[Dataset extract]
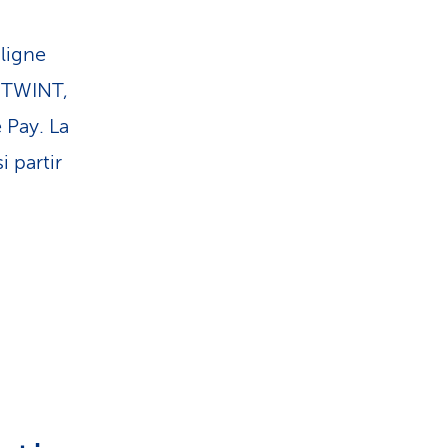
ligne
r TWINT,
 Pay. La
 partir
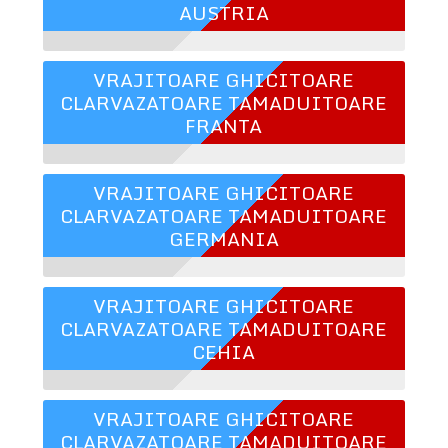
AUSTRIA
VRAJITOARE GHICITOARE
CLARVAZATOARE TAMADUITOARE
FRANTA
VRAJITOARE GHICITOARE
CLARVAZATOARE TAMADUITOARE
GERMANIA
VRAJITOARE GHICITOARE
CLARVAZATOARE TAMADUITOARE
CEHIA
VRAJITOARE GHICITOARE
CLARVAZATOARE TAMADUITOARE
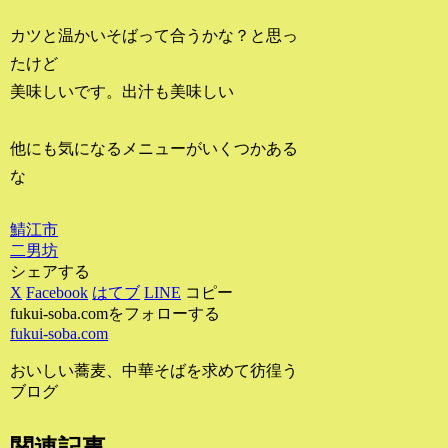
カツと温かいそばって合うかな？と思っ
たけど
美味しいです。出汁も美味しい
他にも気になるメニューがいくつかある
な
鯖江市
二男坊
シェアする
X
Facebook
はてブ
LINE
コピー
fukui-soba.comをフォローする
fukui-soba.com
おいしい蕎麦、中華そばを求めて彷徨う
ブログ
関連記事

[Task] Leaving the pictures out, output the material exactly as it appears.

[Task solution]
ligne
r TWINT,
 Pay. La
 partir
AUSTRIA
VRAJITOARE GHICITOARE
CLARVAZATOARE TAMADUITOARE
FRANTA
VRAJITOARE GHICITOARE
CLARVAZATOARE TAMADUITOARE
GERMANIA
VRAJITOARE GHICITOARE
CLARVAZATOARE TAMADUITOARE
CEHIA
VRAJITOARE GHICITOARE
CLARVAZATOARE TAMADUITOARE
カツと温かいそばって合うかな？と思っ
たけど
美味しいです。出汁も美味しい
他にも気になるメニューがいくつかある
な
鯖江市
二男坊
シェアする
X
Facebook
はてブ
LINE
コピー
fukui-soba.comをフォローする
fukui-soba.com
おいしい蕎麦、中華そばを求めて彷徨う
ブログ
関連記事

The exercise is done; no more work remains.